Go to the line holding "Tout refuser [Gestionnaire" in the data below. Return it and each line after it through the last, exactly, and skip the pictures.

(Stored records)
Content starts

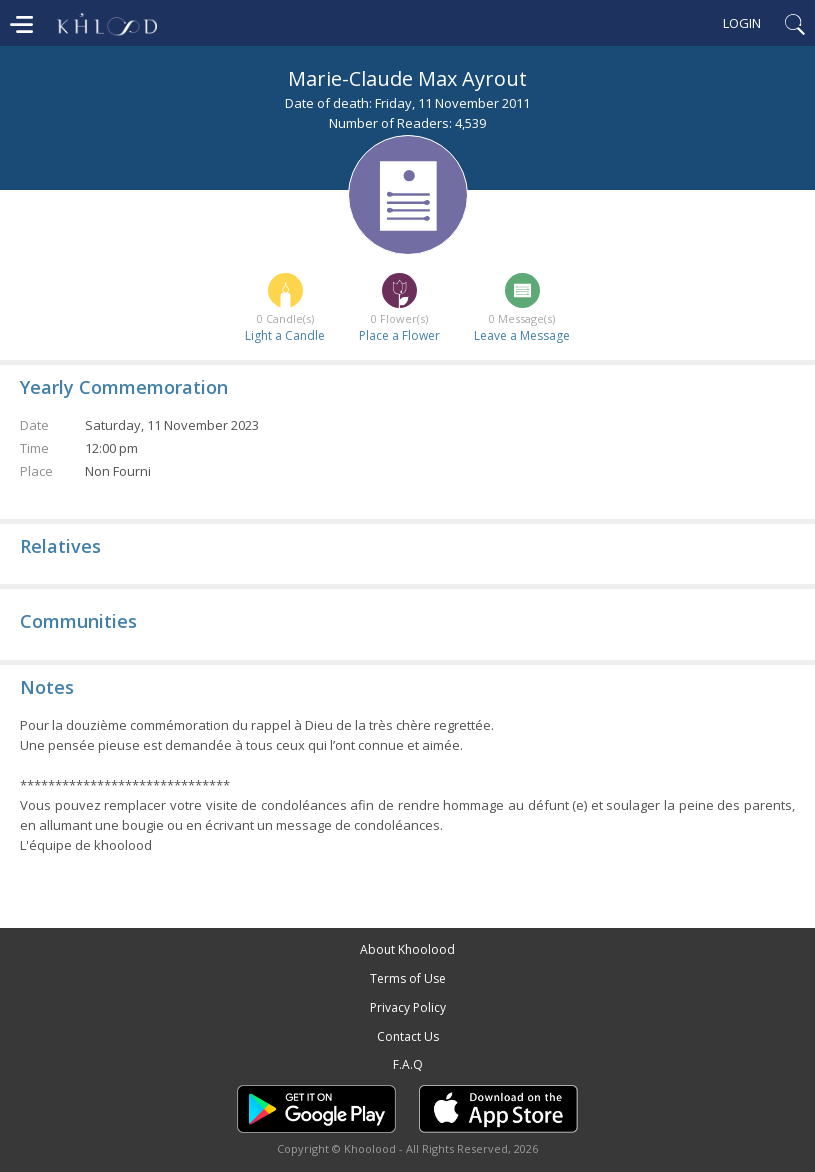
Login (742, 23)
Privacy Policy (408, 1007)
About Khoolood (407, 949)
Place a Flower (399, 335)
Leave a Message (522, 335)
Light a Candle (285, 335)
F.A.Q (408, 1064)
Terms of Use (408, 978)
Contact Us (408, 1036)
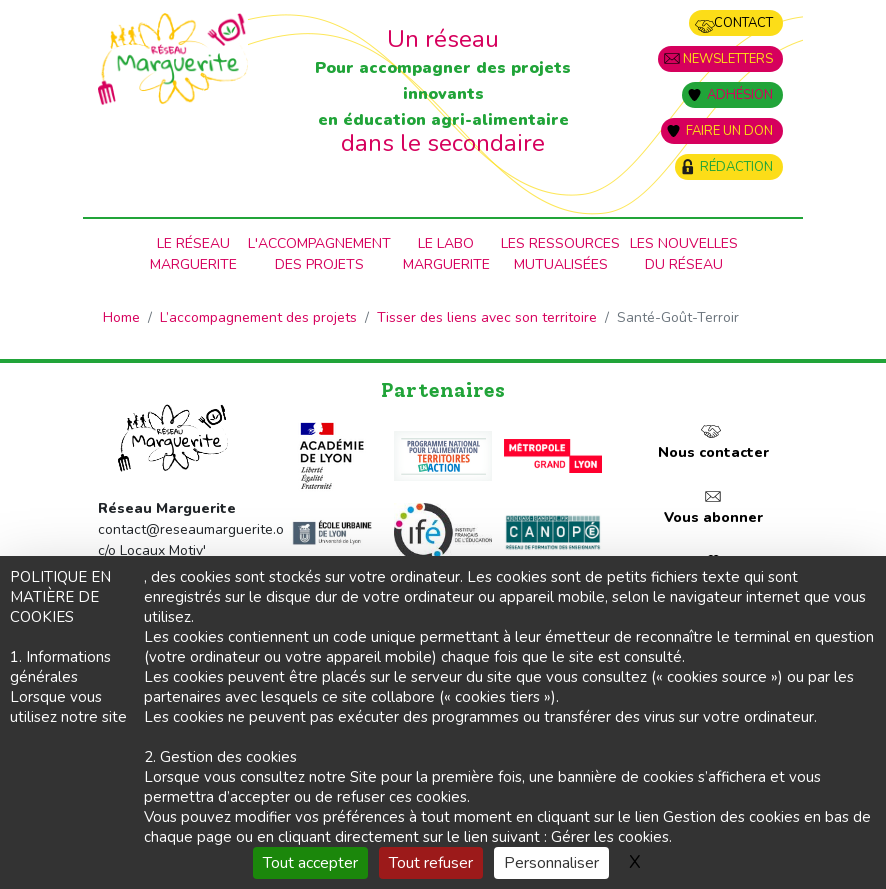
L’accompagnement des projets (258, 317)
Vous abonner (713, 517)
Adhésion (740, 95)
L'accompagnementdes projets (319, 254)
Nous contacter (713, 452)
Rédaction (736, 167)
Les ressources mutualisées (560, 254)
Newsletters (728, 59)
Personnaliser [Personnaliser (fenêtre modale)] (551, 863)
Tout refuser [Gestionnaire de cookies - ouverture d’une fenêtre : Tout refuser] (431, 863)
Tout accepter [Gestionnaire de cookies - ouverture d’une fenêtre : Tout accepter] (310, 863)
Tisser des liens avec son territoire (487, 317)
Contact (743, 23)
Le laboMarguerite (446, 254)
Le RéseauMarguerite (193, 254)
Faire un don (729, 131)
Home (121, 317)
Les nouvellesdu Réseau (684, 254)
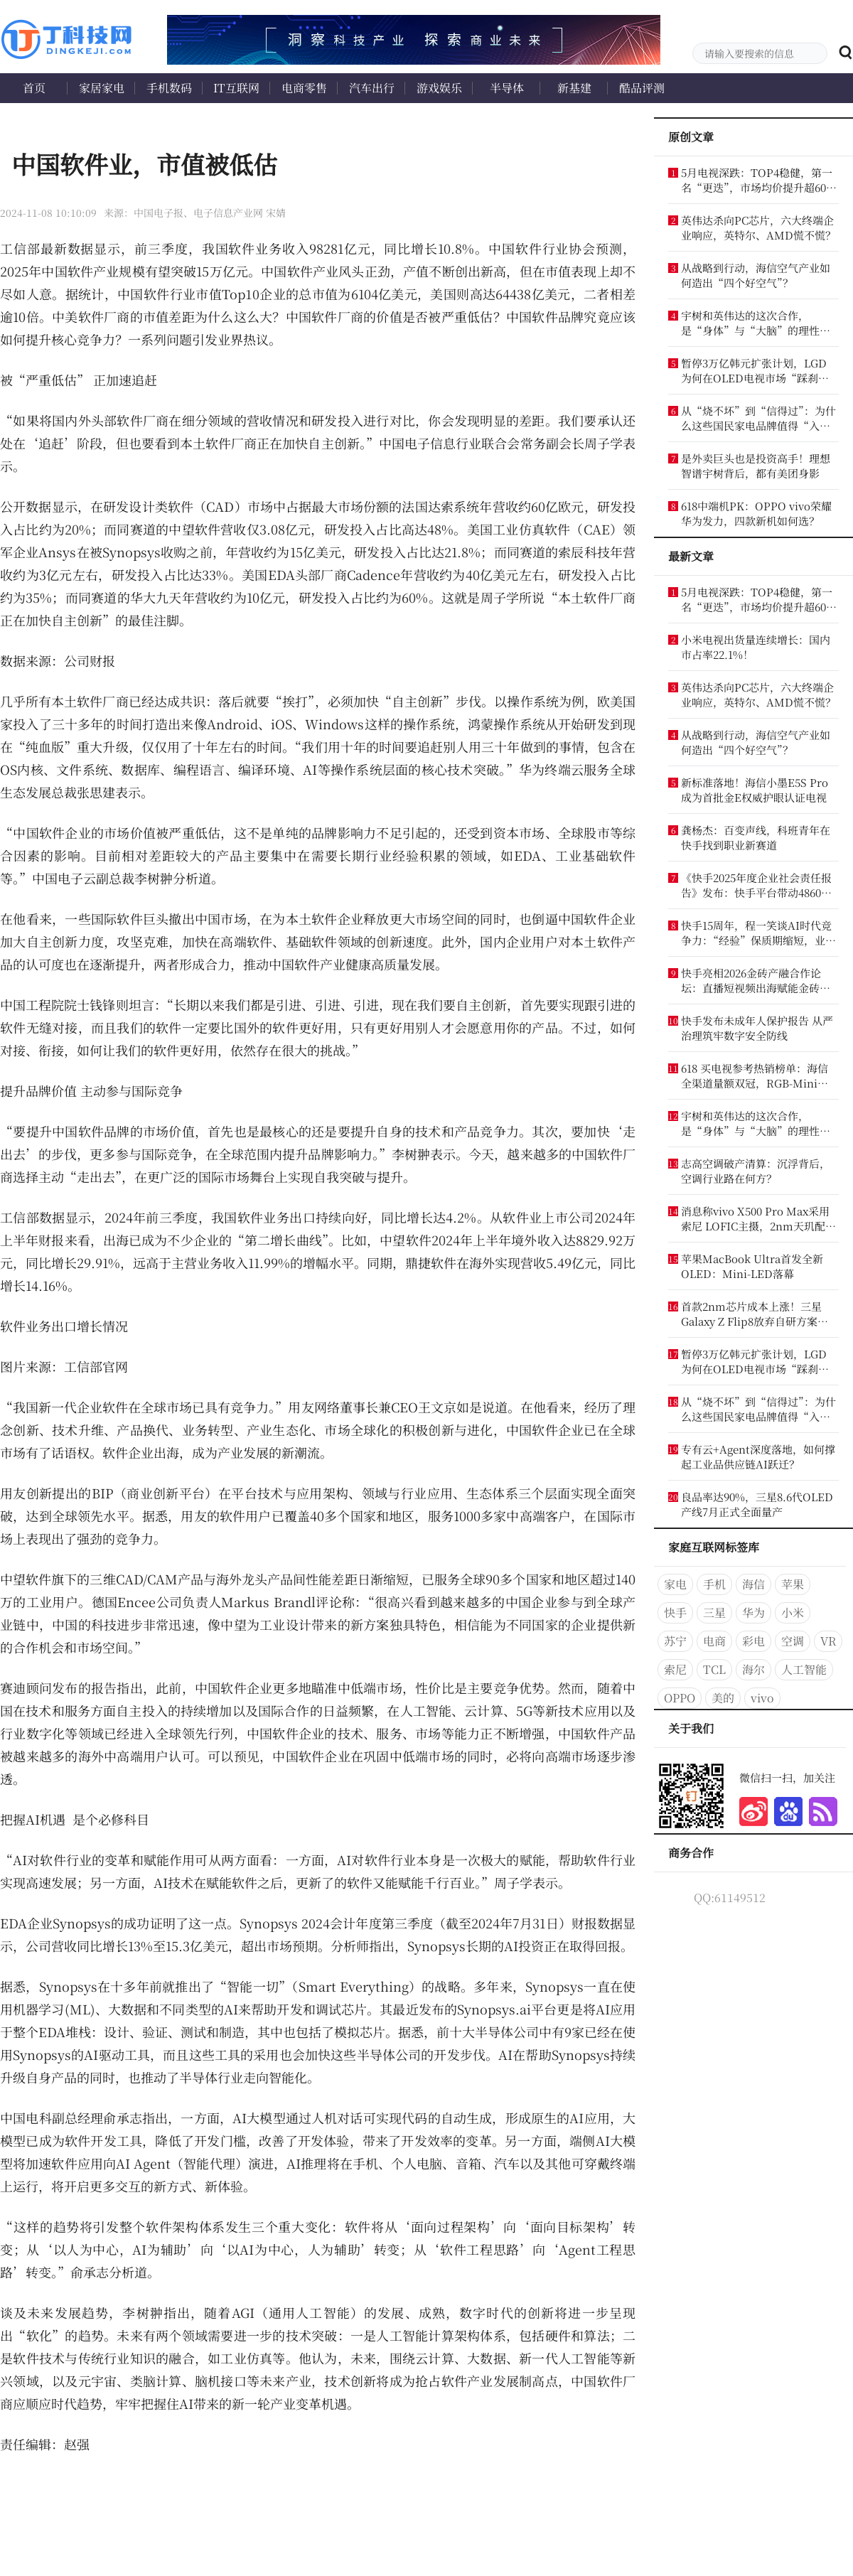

Content ends

** Solution for this task **
Tout refuser [Gestionnaire de cookies - ouverture d’une fenêtre : Tout refuser] (431, 863)
Tout accepter [Gestionnaire de cookies - ouverture d’une fenêtre : Tout accepter] (310, 863)
Tisser des liens avec son territoire (487, 317)
Contact (743, 23)
Le laboMarguerite (446, 254)
Le RéseauMarguerite (193, 254)
Faire un don (729, 131)
Home (121, 317)
Les nouvellesdu Réseau (684, 254)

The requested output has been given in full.